• **REQUIREMENT**
Count the lines in the records below that contain the word "جاكوار", and give only that count.

(Saved entries)
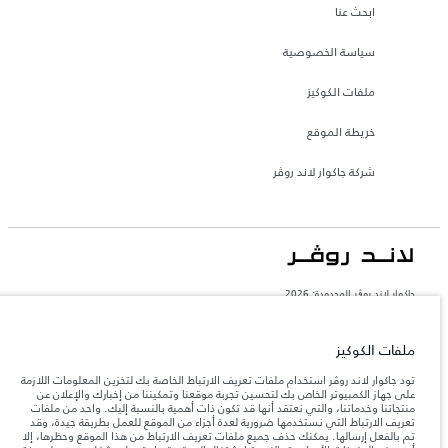
ابحث عنا
سياسة الخصوصية
ملفات الكوكيز
خريطة الموقع
شركة جاكوار لاند روڤر
جاكوار لاند روڨر المحدودة: 2026
البحرين, السيارات الأوروبية
تعكس الأوزان المذكورة مواصفات السيارة القياسية. سوف تؤثر الإكسسوارات وغيرها من
ملفات الكوكيز
العناصر المثبتة بعد نقطة التصنيع في الحمولة. تأكد من عدم تجاوز الوزن الإجمالي للسيارة
والحد الأقصى لأحمال المحور عند تحميل السيارة بالإكسسوارات والركاب والسوائل والوقود
تود جاكوار لاند روڤر استخدام ملفات تعريف الارتباط الخاصة بك لتخزين المعلومات اللازمة
والحمولة.
على جهاز الكمبيوتر الخاص بك لتحسين تجربة موقعنا وتمكيننا من إخبارك والإعلان عن
منتجاتنا وخدماتنا، والتي نعتقد أنها قد تكون ذات أهمية بالنسبة إليك. واحد من ملفات
تعريف الارتباط التي نستخدمها ضرورية لعدة أجزاء من الموقع للعمل بطريقة جيدة، وقد
المعلومات والمواصفات والأسعار والألوان المذكورة على هذا الموقع قد تختلف من بلد إلى
تم بالفعل إرسالها. يمكنك حذف جميع ملفات تعريف الارتباط من هذا الموقع وحظرها، إلا
آخر، كما أنّها قد تتغير بدون إشعار مسبق. الرجاء التواصل مع وكيلنا المحلي للتأكد من توفّرها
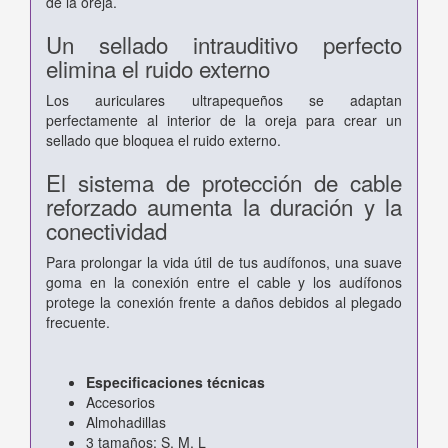
de la oreja.
Un sellado intrauditivo perfecto
elimina el ruido externo
Los auriculares ultrapequeños se adaptan
perfectamente al interior de la oreja para crear un
sellado que bloquea el ruido externo.
El sistema de protección de cable
reforzado aumenta la duración y la
conectividad
Para prolongar la vida útil de tus audífonos, una suave
goma en la conexión entre el cable y los audífonos
protege la conexión frente a daños debidos al plegado
frecuente.
Especificaciones técnicas
Accesorios
Almohadillas
3 tamaños: S, M, L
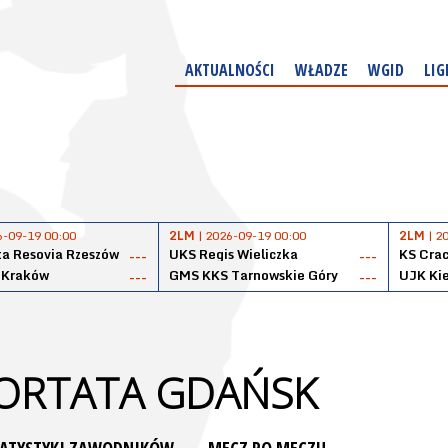
AKTUALNOŚCI
WŁADZE
WGID
LIG
6-09-19 00:00
2LM
| 2026-09-19 00:00
2LM
| 2
a Resovia Rzeszów
UKS Regis Wieliczka
KS Cra
---
---
 Kraków
GMS KKS Tarnowskie Góry
UJK Kie
---
---
ORTATA GDAŃSK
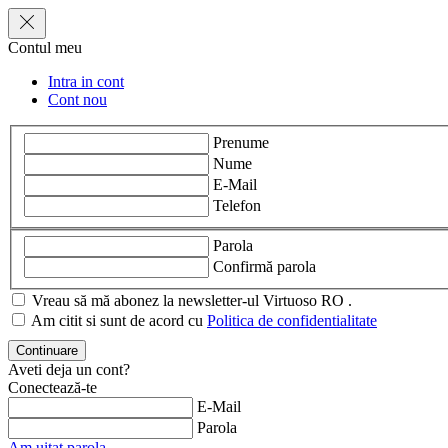
Contul meu
Intra in cont
Cont nou
Prenume
Nume
E-Mail
Telefon
Parola
Confirmă parola
Vreau să mă abonez la newsletter-ul Virtuoso RO .
Am citit si sunt de acord cu
Politica de confidentialitate
Aveti deja un cont?
Conectează-te
E-Mail
Parola
Am uitat parola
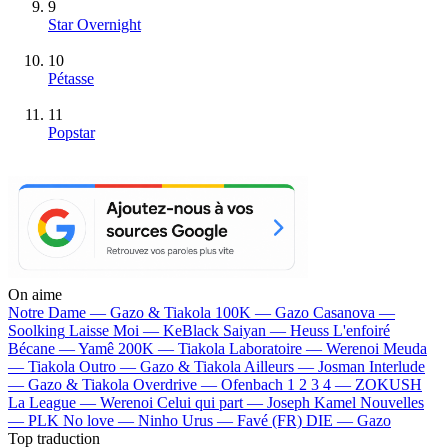
9
Star Overnight
10
Pétasse
11
Popstar
On aime
Notre Dame —
Gazo & Tiakola
100K —
Gazo
Casanova —
Soolking
Laisse Moi —
KeBlack
Saiyan —
Heuss L'enfoiré
Bécane —
Yamê
200K —
Tiakola
Laboratoire —
Werenoi
Meuda
—
Tiakola
Outro —
Gazo & Tiakola
Ailleurs —
Josman
Interlude
—
Gazo & Tiakola
Overdrive —
Ofenbach
1 2 3 4 —
ZOKUSH
La League —
Werenoi
Celui qui part —
Joseph Kamel
Nouvelles
—
PLK
No love —
Ninho
Urus —
Favé (FR)
DIE —
Gazo
Top traduction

• **ANSWER BELOW**
3